Ready, Set, Compost

Composting is both an art and a science. But don’t let the science scare you. Composting can be boiled down to a few key steps.

Create layers: A compost pile is like a sandwich: The layers work best together. The first layer should be about 6 inches of dry, brown materials like leaves, corn stalks and broken sticks or branches. Because this hodgepodge isn’t compact, air can circulate between the materials. Next is a 6-inch green layer, including grass clippings and kitchen waste (vegetable scraps). Then add a 2-inch layer of manure or already decomposed compost and finish with topsoil. Repeat the layers, adding water to the dry layers, until you have a 4-foot-tall pile. Layers create insulation and a balance of carbon and nitrogen, the two elements needed to feed the micro-organisms that do the decomposing.

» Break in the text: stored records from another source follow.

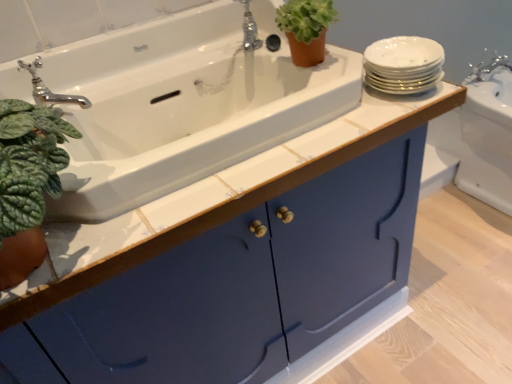 Question: In terms of width, does chrome metallic faucet at upper left, positioned as the first tap in bottom-to-top order, look wider or thinner when compared to white porcelain plates at upper right?

Choices:
 (A) wide
 (B) thin

Answer: (B)

Question: From the image's perspective, is chrome metallic faucet at upper left, marked as the second tap in a top-to-bottom arrangement, located above or below white porcelain plates at upper right?

Choices:
 (A) above
 (B) below

Answer: (B)

Question: Based on their relative distances, which object is nearer to the white porcelain plates at upper right?

Choices:
 (A) white glossy sink at upper right, the 2th sink from the front
 (B) matte blue cabinet at center
 (C) white ceramic sink at upper left, which ranks as the first sink in left-to-right order
 (D) polished chrome faucet at upper center, acting as the 2th tap starting from the bottom
 (E) chrome metallic faucet at upper left, the first tap in the front-to-back sequence

Answer: (C)

Question: Which of these objects is positioned closest to the polished chrome faucet at upper center, acting as the 2th tap starting from the bottom?

Choices:
 (A) white glossy sink at upper right, placed as the 1th sink when sorted from right to left
 (B) matte blue cabinet at center
 (C) white ceramic sink at upper left, the 2th sink when ordered from right to left
 (D) chrome metallic faucet at upper left, the 2th tap when ordered from back to front
 (E) white porcelain plates at upper right

Answer: (C) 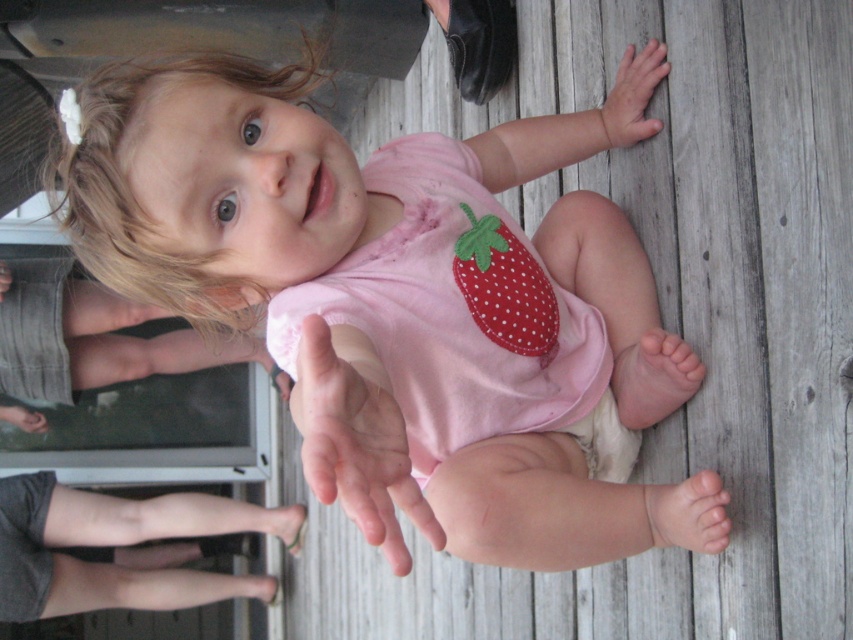 Question: From the image, what is the correct spatial relationship of pink fabric bib at center in relation to pink smooth hand at center?

Choices:
 (A) left
 (B) right

Answer: (B)

Question: Can you confirm if pink fabric diaper at lower left is smaller than smooth wooden hand at upper right?

Choices:
 (A) yes
 (B) no

Answer: (B)

Question: Which of the following is the farthest from the observer?

Choices:
 (A) (585, 342)
 (B) (21, 424)
 (C) (608, 451)
 (D) (451, 276)

Answer: (B)

Question: Among these points, which one is farthest from the camera?

Choices:
 (A) (610, 108)
 (B) (334, 240)
 (C) (520, 314)

Answer: (A)

Question: Is pink smooth hand at center thinner than white cloth diaper at lower center?

Choices:
 (A) yes
 (B) no

Answer: (B)

Question: Which of the following is the closest to the observer?

Choices:
 (A) (486, 316)
 (B) (614, 465)
 (C) (38, 420)
 (D) (612, 93)

Answer: (A) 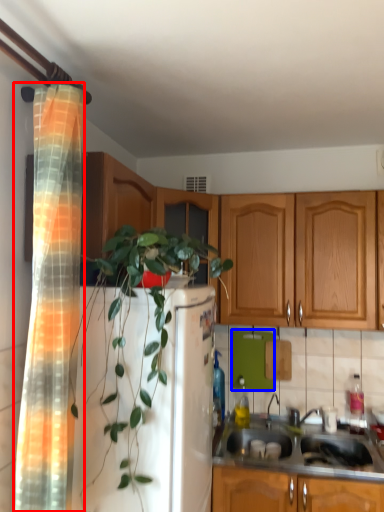 Question: Among these objects, which one is nearest to the camera, shower curtain (highlighted by a red box) or appliance (highlighted by a blue box)?

Choices:
 (A) shower curtain
 (B) appliance

Answer: (A) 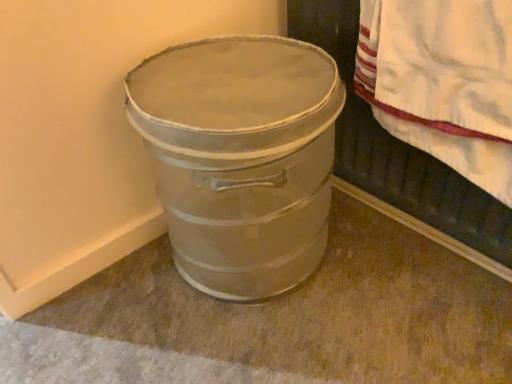 Question: Can you confirm if metallic gray bucket at lower left is shorter than metallic silver bucket at lower left?

Choices:
 (A) no
 (B) yes

Answer: (A)

Question: Is metallic gray bucket at lower left next to metallic silver bucket at lower left?

Choices:
 (A) yes
 (B) no

Answer: (B)

Question: Is metallic gray bucket at lower left further to the viewer compared to metallic silver bucket at lower left?

Choices:
 (A) yes
 (B) no

Answer: (A)

Question: Is metallic gray bucket at lower left turned away from metallic silver bucket at lower left?

Choices:
 (A) no
 (B) yes

Answer: (A)

Question: Is metallic gray bucket at lower left bigger than metallic silver bucket at lower left?

Choices:
 (A) yes
 (B) no

Answer: (A)

Question: Considering the relative sizes of metallic gray bucket at lower left and metallic silver bucket at lower left in the image provided, is metallic gray bucket at lower left wider than metallic silver bucket at lower left?

Choices:
 (A) yes
 (B) no

Answer: (B)

Question: Is metallic silver bucket at lower left at the right side of metallic gray bucket at lower left?

Choices:
 (A) yes
 (B) no

Answer: (A)

Question: Is metallic silver bucket at lower left bigger than metallic gray bucket at lower left?

Choices:
 (A) yes
 (B) no

Answer: (B)

Question: Is metallic gray bucket at lower left located within metallic silver bucket at lower left?

Choices:
 (A) no
 (B) yes

Answer: (A)

Question: Does metallic silver bucket at lower left lie in front of metallic gray bucket at lower left?

Choices:
 (A) yes
 (B) no

Answer: (A)

Question: Is metallic silver bucket at lower left positioned with its back to metallic gray bucket at lower left?

Choices:
 (A) no
 (B) yes

Answer: (B)

Question: Does metallic silver bucket at lower left have a smaller size compared to metallic gray bucket at lower left?

Choices:
 (A) yes
 (B) no

Answer: (A)

Question: Could metallic silver bucket at lower left be considered to be inside white textured towel at upper right?

Choices:
 (A) yes
 (B) no

Answer: (B) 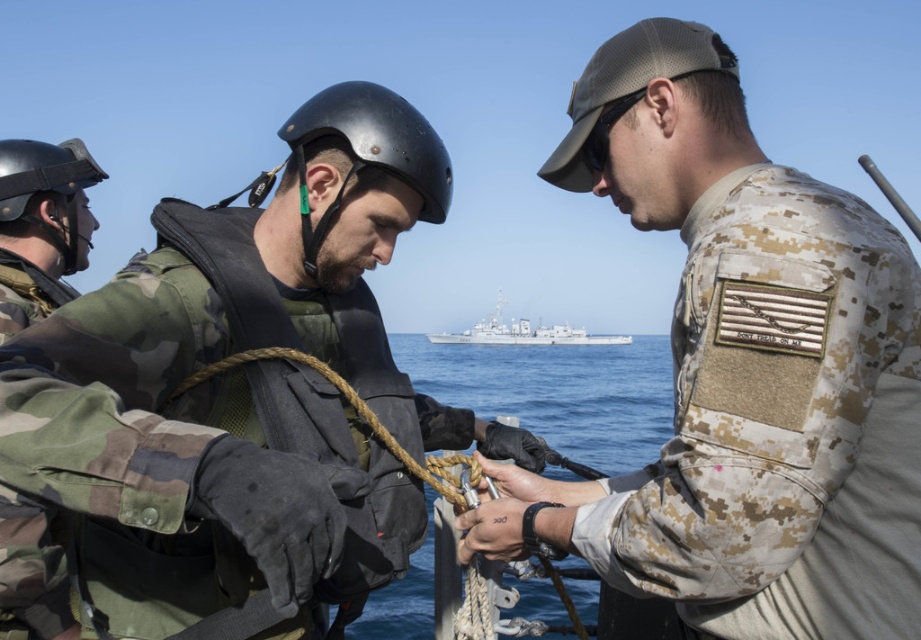 Question: Does camouflage fabric uniform at center have a lesser width compared to rope at center?

Choices:
 (A) no
 (B) yes

Answer: (B)

Question: Which point appears closest to the camera in this image?

Choices:
 (A) (780, 488)
 (B) (488, 364)
 (C) (10, 145)

Answer: (A)

Question: Which object is the farthest from the black rubber goggles at center?

Choices:
 (A) camouflage fabric uniform at center
 (B) black matte helmet at center
 (C) camouflage fabric jacket at center

Answer: (C)

Question: Does camouflage fabric jacket at center appear over white matte ship at center?

Choices:
 (A) no
 (B) yes

Answer: (A)

Question: Which point is closer to the camera taking this photo?

Choices:
 (A) (591, 152)
 (B) (811, 536)
 (C) (97, 170)
 (D) (525, 333)

Answer: (B)

Question: Is camouflage fabric jacket at center smaller than camouflage fabric uniform at center?

Choices:
 (A) yes
 (B) no

Answer: (B) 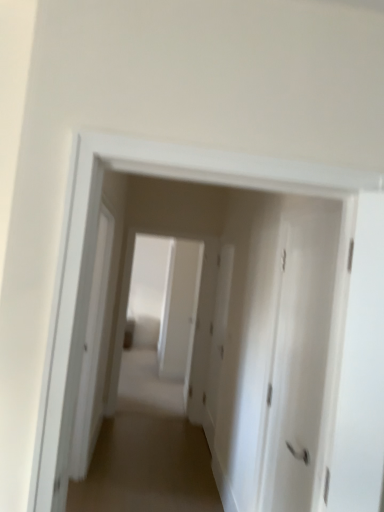 Question: From a real-world perspective, is brown carpet at center on top of white matte door at center, the second door when ordered from front to back?

Choices:
 (A) yes
 (B) no

Answer: (B)

Question: Could white matte door at center, the second door when ordered from front to back, be considered to be inside brown carpet at center?

Choices:
 (A) no
 (B) yes

Answer: (A)

Question: Is brown carpet at center positioned before white matte door at center, the second door when ordered from front to back?

Choices:
 (A) no
 (B) yes

Answer: (B)

Question: Is brown carpet at center shorter than white matte door at center, the second door when ordered from front to back?

Choices:
 (A) no
 (B) yes

Answer: (B)

Question: Does brown carpet at center lie behind white matte door at center, placed as the first door when sorted from back to front?

Choices:
 (A) yes
 (B) no

Answer: (B)

Question: From the image's perspective, is brown carpet at center on white matte door at center, placed as the first door when sorted from back to front?

Choices:
 (A) yes
 (B) no

Answer: (B)

Question: Is brown carpet at center further to the viewer compared to white matte door at center, placed as the first door when sorted from front to back?

Choices:
 (A) no
 (B) yes

Answer: (B)

Question: Considering the relative positions of brown carpet at center and white matte door at center, placed as the first door when sorted from front to back, in the image provided, is brown carpet at center to the right of white matte door at center, placed as the first door when sorted from front to back, from the viewer's perspective?

Choices:
 (A) yes
 (B) no

Answer: (B)

Question: Considering the relative positions of brown carpet at center and white matte door at center, placed as the first door when sorted from front to back, in the image provided, is brown carpet at center to the left of white matte door at center, placed as the first door when sorted from front to back, from the viewer's perspective?

Choices:
 (A) yes
 (B) no

Answer: (A)

Question: Is brown carpet at center outside white matte door at center, placed as the first door when sorted from front to back?

Choices:
 (A) no
 (B) yes

Answer: (B)

Question: Is brown carpet at center taller than white matte door at center, which is the 2th door in back-to-front order?

Choices:
 (A) no
 (B) yes

Answer: (A)

Question: Is white matte door at center, which is the 2th door in back-to-front order, inside brown carpet at center?

Choices:
 (A) no
 (B) yes

Answer: (A)

Question: Can you confirm if white matte door at center, which is the 2th door in back-to-front order, is bigger than brown carpet at center?

Choices:
 (A) yes
 (B) no

Answer: (B) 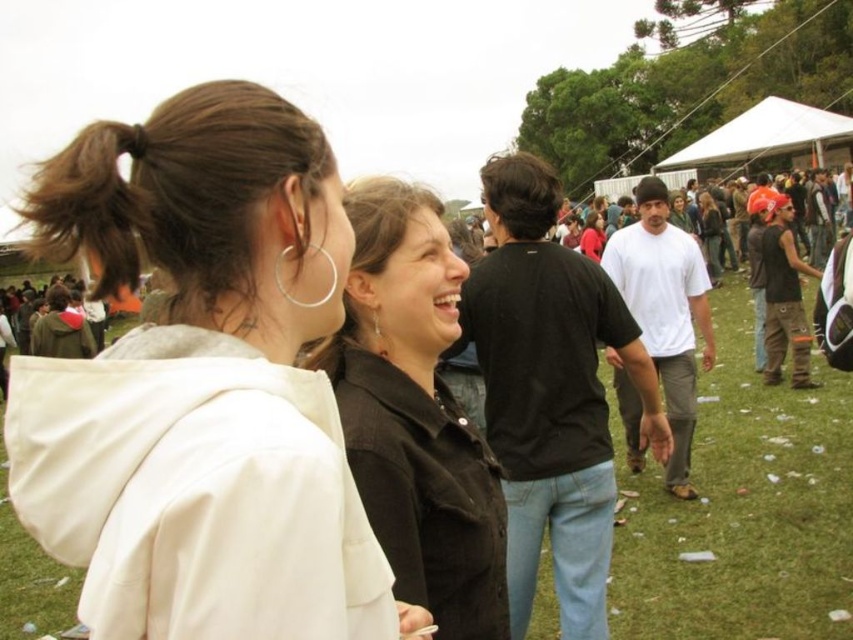 Question: Does white matte jacket at upper left appear under black matte shirt at center?

Choices:
 (A) yes
 (B) no

Answer: (B)

Question: Can you confirm if white matte jacket at upper left is positioned to the left of black matte shirt at center?

Choices:
 (A) yes
 (B) no

Answer: (A)

Question: Among these points, which one is nearest to the camera?

Choices:
 (A) (167, 122)
 (B) (460, 547)

Answer: (A)

Question: Does white matte jacket at upper left appear over black matte shirt at center?

Choices:
 (A) no
 (B) yes

Answer: (B) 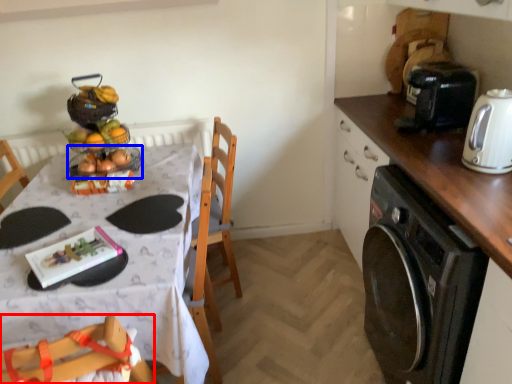 Question: Which of the following is the farthest to the observer, chair (highlighted by a red box) or basket (highlighted by a blue box)?

Choices:
 (A) chair
 (B) basket

Answer: (B) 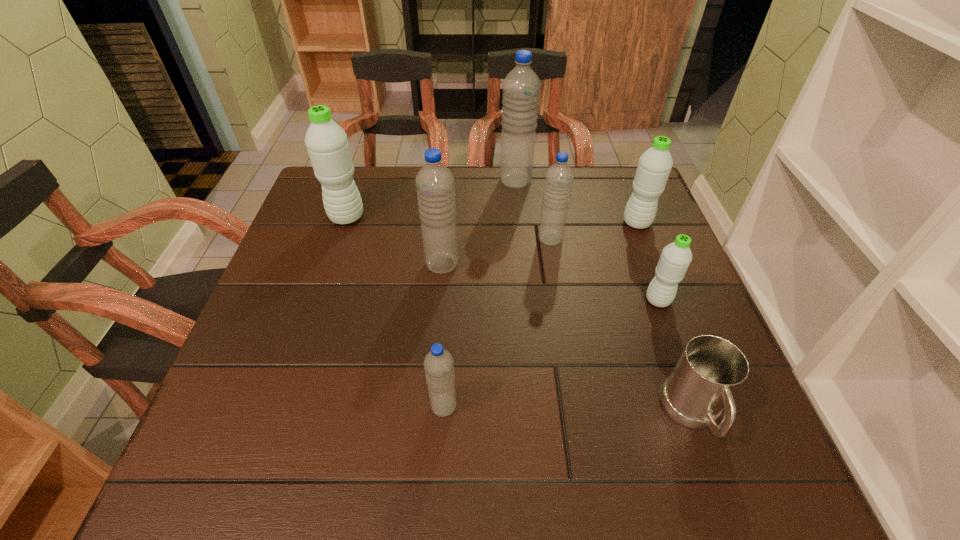 Identify the location of free space that satisfies the following two spatial constraints: 1. on the back side of the fifth farthest water bottle; 2. on the left side of the second smallest green water bottle. This screenshot has height=540, width=960. (445, 222). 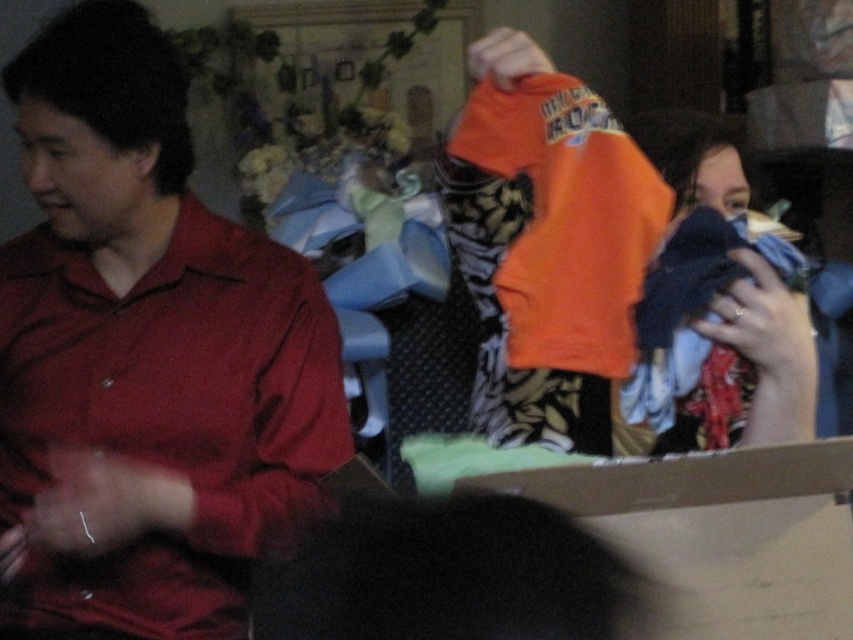 Question: Can you confirm if cardboard box at center is positioned to the right of orange cotton shirt at right?

Choices:
 (A) yes
 (B) no

Answer: (B)

Question: Which of the following is the closest to the observer?

Choices:
 (A) (755, 348)
 (B) (242, 477)

Answer: (A)

Question: Can you confirm if matte red shirt at left is positioned to the left of orange cotton shirt at right?

Choices:
 (A) yes
 (B) no

Answer: (A)

Question: Which is farther from the matte red shirt at left?

Choices:
 (A) orange cotton shirt at right
 (B) cardboard box at center

Answer: (A)

Question: Which of the following is the closest to the observer?

Choices:
 (A) (143, 547)
 (B) (732, 550)
 (C) (637, 435)

Answer: (B)

Question: Does matte red shirt at left have a larger size compared to cardboard box at center?

Choices:
 (A) no
 (B) yes

Answer: (B)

Keep it hot: While the layers are decomposing, the bacteria and micro-organisms generate heat. Purchase a compost thermometer from your local garden center or just hold your hand over the top of the pile to feel the heat radiating. If it feels cool (under 50 degrees F.), the pile is likely too dry. Add water until the material is moist.

Turn it: When it’s 140 to 160 degrees F. in the center, it’s time to turn the pile and mix the layers with a pitchfork or rototiller. You may need to turn it every few weeks.

Sniff it: If you notice a weird smell while your pile is decomposing, it could signal an issue. Keep a nose out for the smell of ammonia (from too much of green material) or the smell of rotten eggs (from not enough air circulation). If you notice your compost isn't fermenting at all, your pile is probably too dry.

Your compost is ready when the material is dark and crumbly. Work the compost into your garden soil before sowing seeds or use it as a seed-starting mix.

One of the biggest benefits of using compost is improved soil structure, which helps retain water and nutrients so that plants can take in what they need when they need it. Making your own compost also has the added benefit of reducing landfill waste.